The problems created by early exposure to violence often first become evident when a child enters school. Although school may be the most stable institution in such youngsters' lives, teachers and principals are not typically trained or equipped to give these children the intensive support and specialized care they require to overcome the effects of early trauma. It is asking a lot of educators to expect them to reverse the damage, but unless someone does, these children are at risk of becoming victims or perpetrators of violence themselves, requiring government-funded mental health services, becoming unemployed or ending up homeless or in jail.

The collaboration Ms. McDaniels describes between the University of Maryland School of Social Work and schools, churches and community groups in Baltimore's Upton/Druid Heights area to address the trauma inflicted on neighborhood children by exposure to violence is the type of holistic intervention that is required.
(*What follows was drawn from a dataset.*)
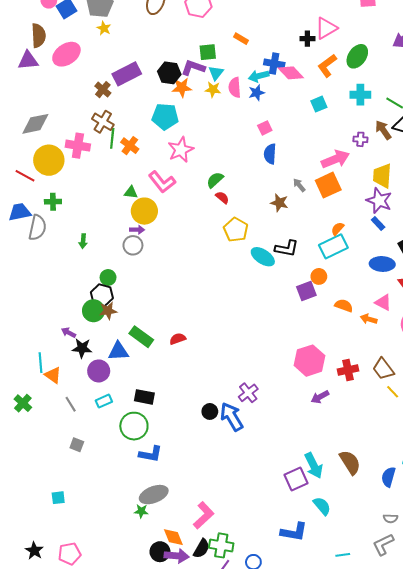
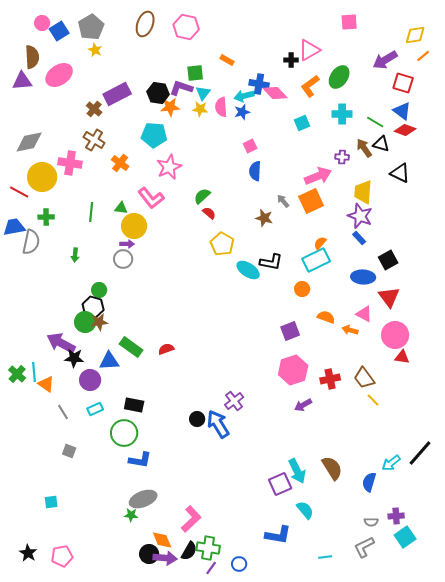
green line: (112, 138) -> (91, 212), moved
purple square: (306, 291) -> (290, 331), moved
purple arrow: (69, 333) -> (61, 343), size x2.0
green cross: (23, 403) -> (17, 374), moved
The multiyear initiative is funded through a federal grant program called Promise Heights that aims to combat the cycle of poverty by wrapping children and their families in supportive services throughout their academic careers.
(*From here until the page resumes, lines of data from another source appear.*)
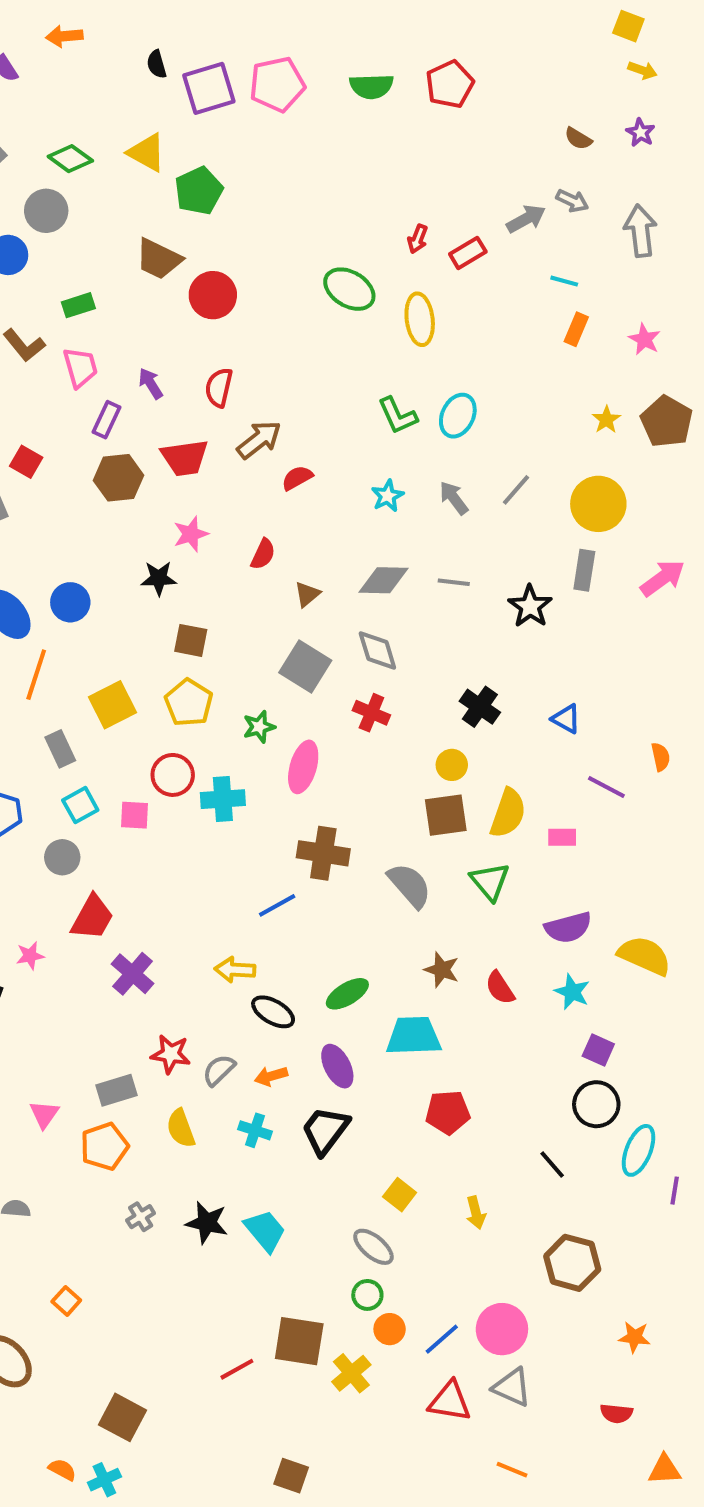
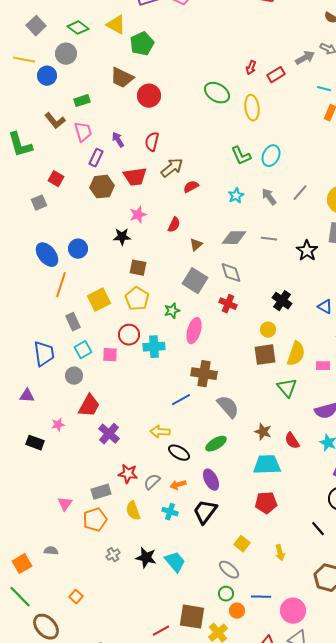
gray semicircle: (410, 885) -> (228, 407), moved
cyan trapezoid: (414, 1036) -> (267, 465), moved
blue line: (442, 1339) -> (261, 597), moved, turned 42

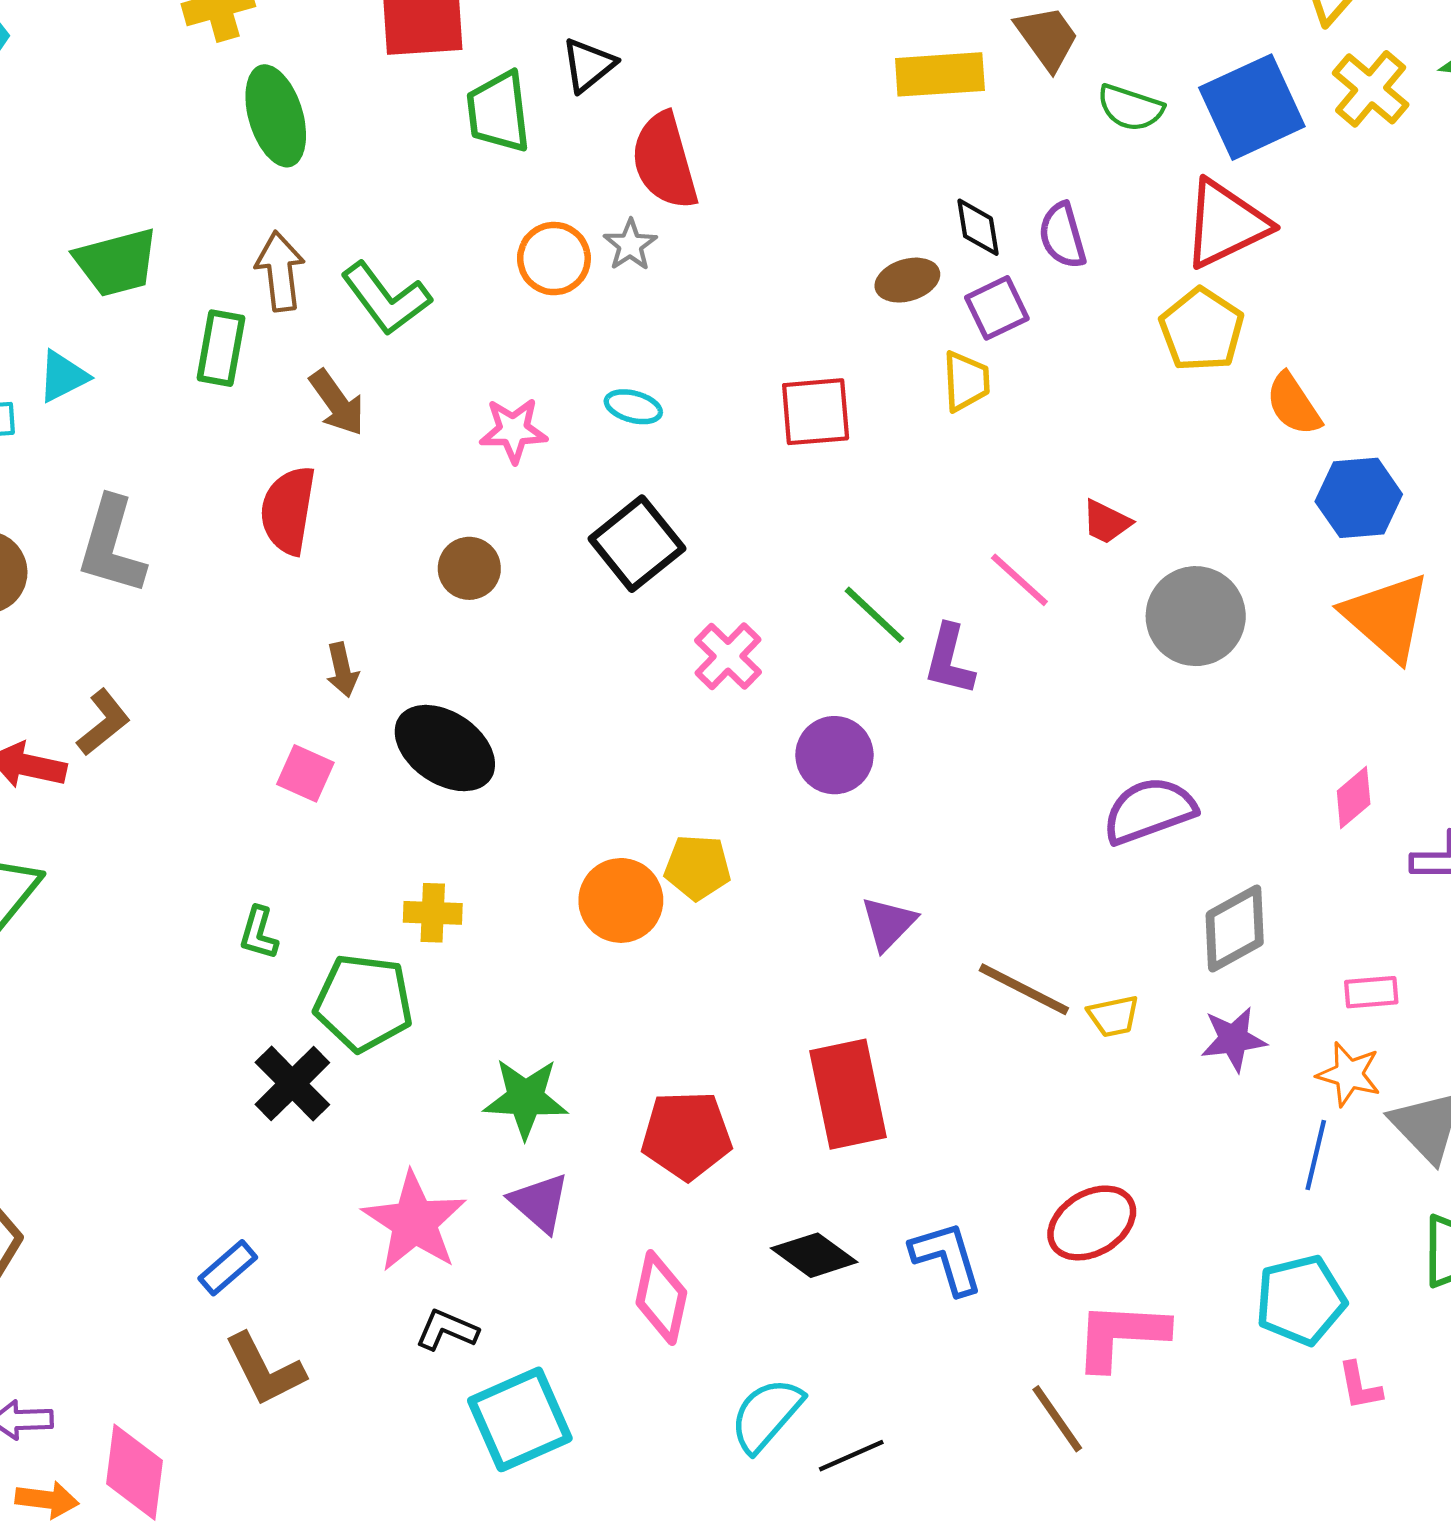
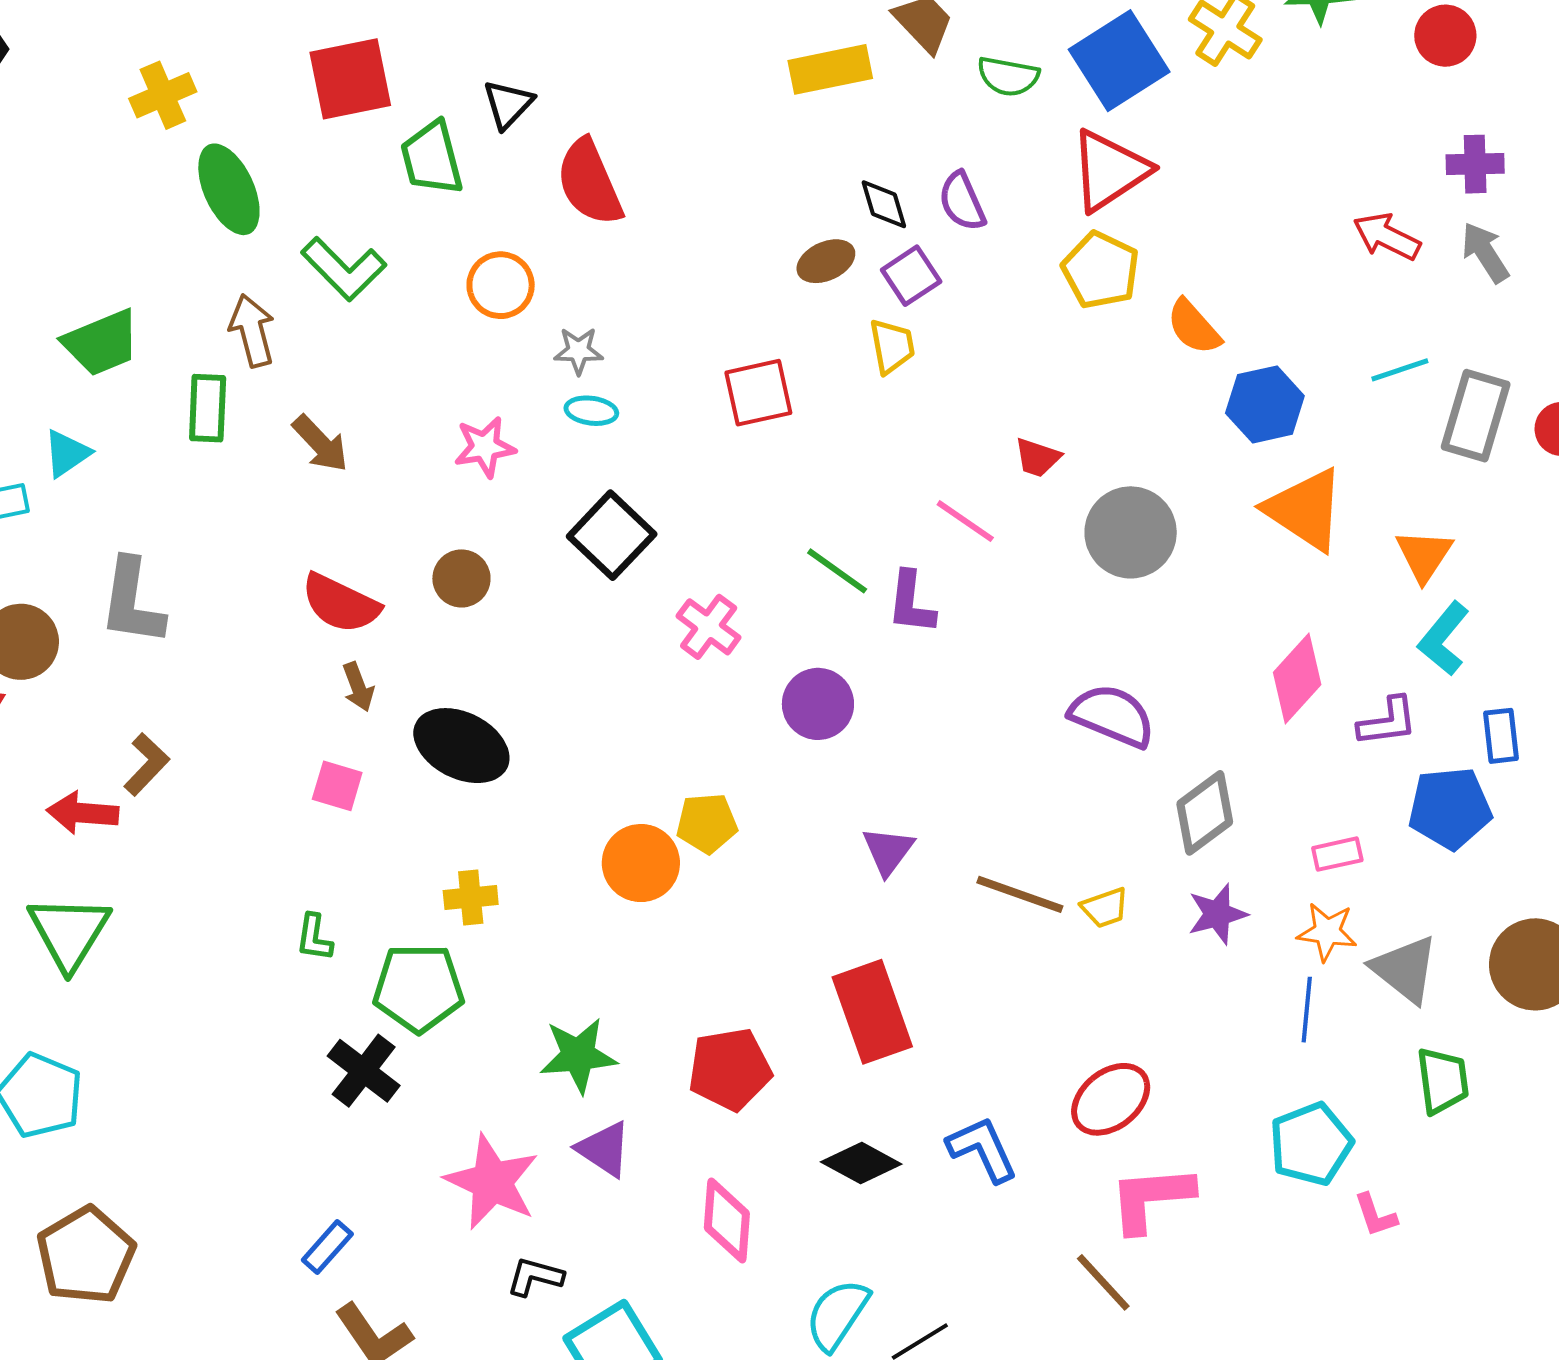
gray star: (630, 245) -> (578, 351), moved, turned -30
green L-shape: (386, 298) -> (344, 269), moved
red semicircle: (288, 510) -> (341, 603), moved, turned -66
pink diamond: (1354, 797) -> (1297, 679), size x1.5
purple semicircle: (1149, 811) -> (1112, 716), turned 50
It's an innovative approach to the problem of early childhood trauma that is similar to experiments elsewhere such as the Harlem Children's Zone in New York, which provides "wrap-around" social and counseling services to neighborhood children from cradle to college. Unless Baltimore can establish such a program on a wide scale, we may be doomed to the kind of maddeningly slow progress we have seen in Baltimore's school reform effort in recent years.

The city has made notable progress toward reducing violent crime rates, as homicides and nonfatal shootings have fallen from their highs of a decade ago. But, as Ms. McDaniels reported in subsequent installments of her series of articles, the impact of violence in Baltimore is still being felt by families who care for relatives victimized by violent crime and those touched by the murder of a loved one. Baltimore's children shouldn't have their futures closed off by early exposure to violence and its debilitating effects on their young minds and bodies. The city can never feel safe for anyone as long as its most vulnerable residents are routinely victimized on its streets by early childhood trauma.